RBMs consist of two layers: a visible layer and a hidden layer, with no intra-layer connections, which allows efficient sampling and learning of data distributions. Each visible unit is connected to all hidden units and vice versa, facilitating the reconstruction of inputs through a bipartite graph structure. RBMs are primarily used for dimensionality reduction, classification, regression, collaborative filtering, feature learning, and topic modeling. The training process involves a contrastive divergence algorithm, which approximates the gradient of the log-likelihood of the observed data. By learning the joint probability distribution of the input data, RBMs can extract useful features and generate new data samples similar to the training data.
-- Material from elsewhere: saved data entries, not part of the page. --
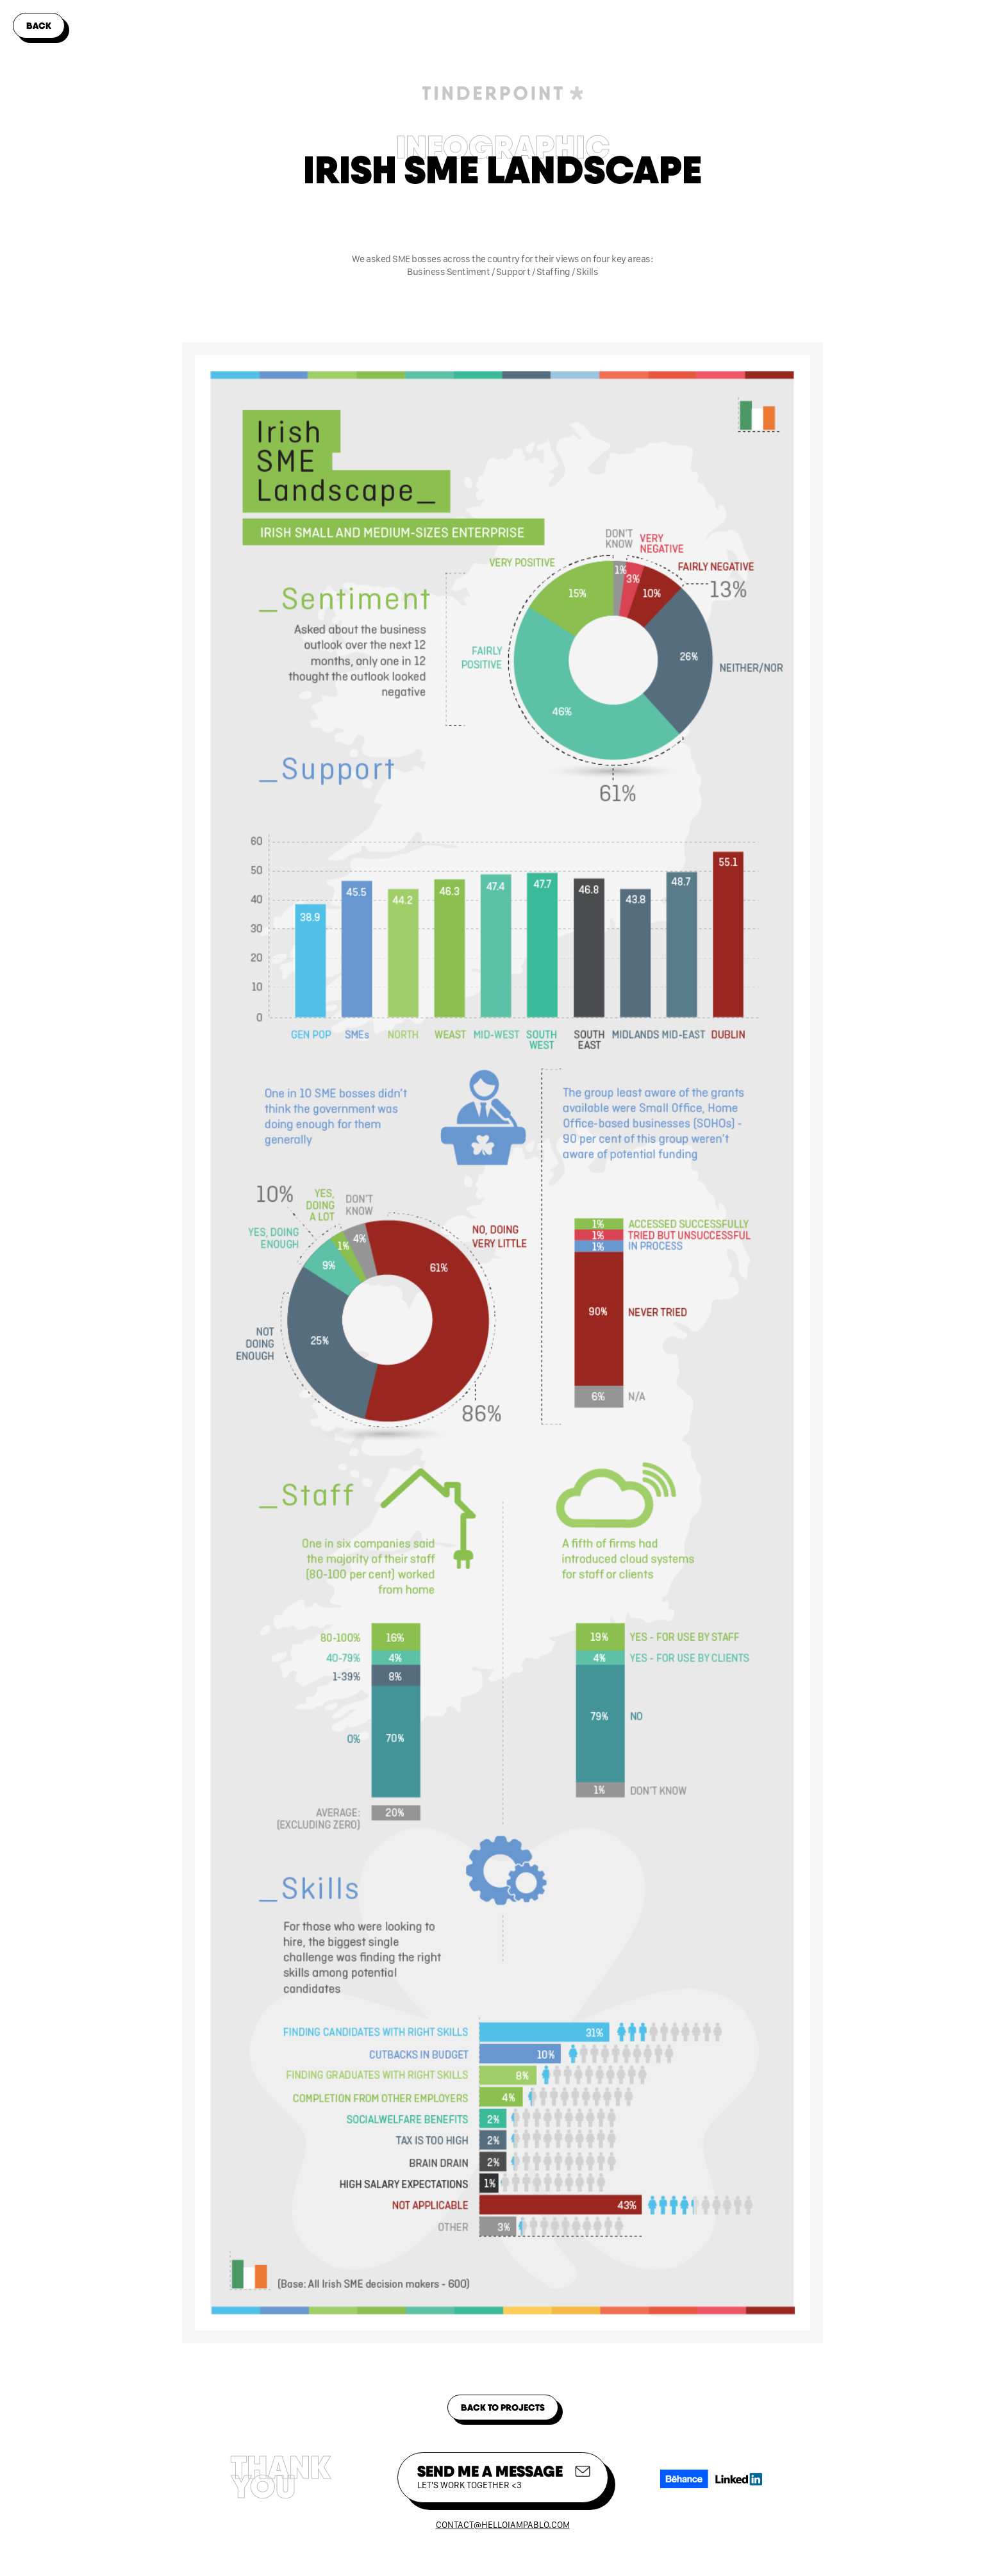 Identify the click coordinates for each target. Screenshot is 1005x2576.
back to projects (503, 2407)
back (38, 25)
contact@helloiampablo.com (503, 2525)
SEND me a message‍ (490, 2475) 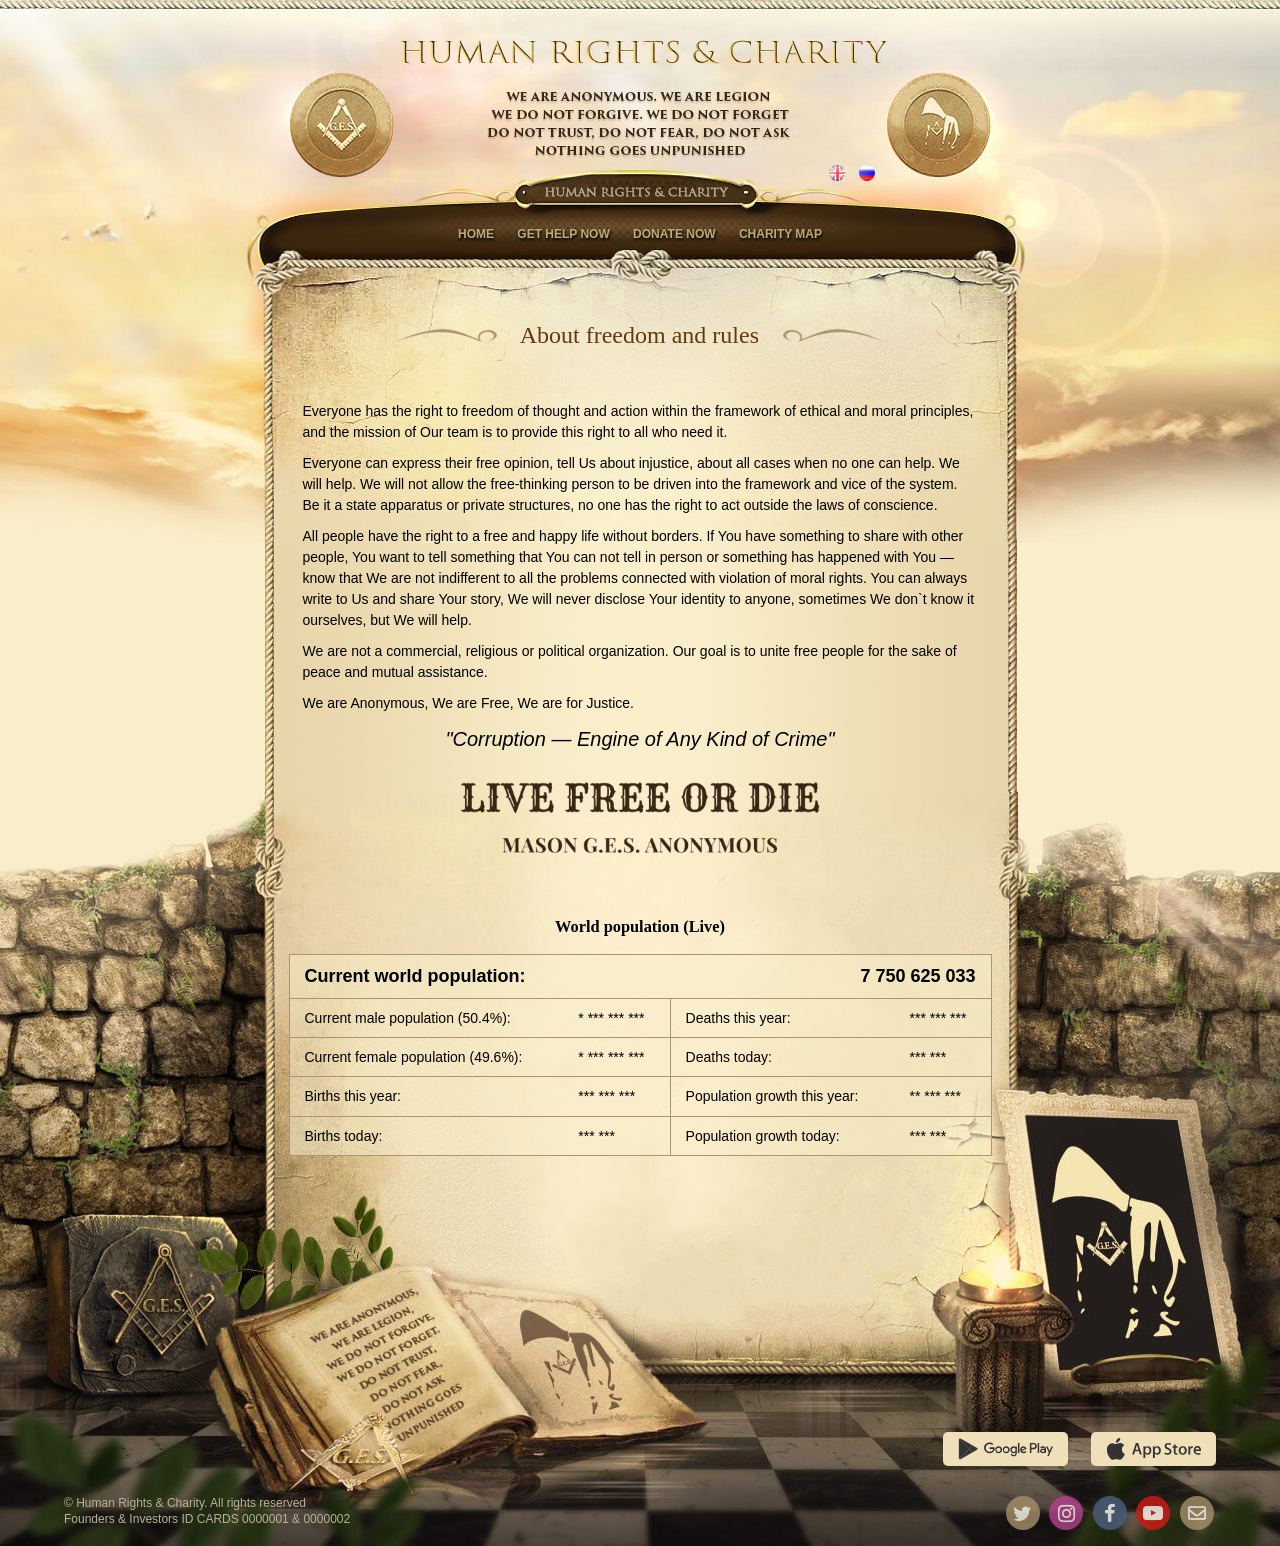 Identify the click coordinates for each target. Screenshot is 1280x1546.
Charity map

Historical Overview: The concept of RBMs originated from Boltzmann machines, introduced by Geoffrey Hinton and Terry Sejnowski in 1985. The "restricted" variant, which simplifies the architecture to exclude intra-layer connections, was proposed by Hinton in 2002. This adjustment made training more efficient and practical for various machine learning applications, leading to increased popularity in the mid-2000s, particularly in the context of deep learning pretraining methods.

Key Contributors: Geoffrey Hinton is the most notable figure associated with the development of Restricted Boltzmann Machines. His work on neural networks and deep learning has been foundational, and his introduction of RBMs significantly advanced the field. Terry Sejnowski also contributed to the foundational concepts through their earlier collaboration on Boltzmann machines.